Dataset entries
------------------------

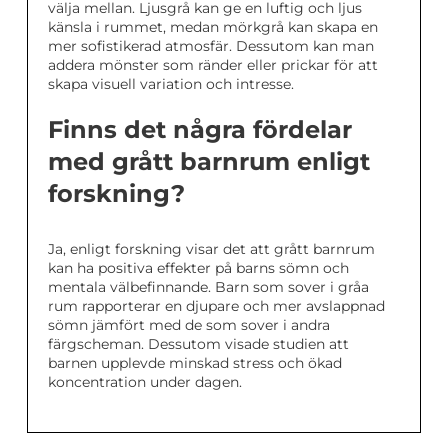
välja mellan. Ljusgrå kan ge en luftig och ljus
känsla i rummet, medan mörkgrå kan skapa en
mer sofistikerad atmosfär. Dessutom kan man
addera mönster som ränder eller prickar för att
skapa visuell variation och intresse.
Finns det några fördelar
med grått barnrum enligt
forskning?
Ja, enligt forskning visar det att grått barnrum
kan ha positiva effekter på barns sömn och
mentala välbefinnande. Barn som sover i gråa
rum rapporterar en djupare och mer avslappnad
sömn jämfört med de som sover i andra
färgscheman. Dessutom visade studien att
barnen upplevde minskad stress och ökad
koncentration under dagen.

------------------------

## EXERCISE
Which lines of the entries above contain the string "forskning"? Copy each one.

## OUTPUT
forskning?
Ja, enligt forskning visar det att grått barnrum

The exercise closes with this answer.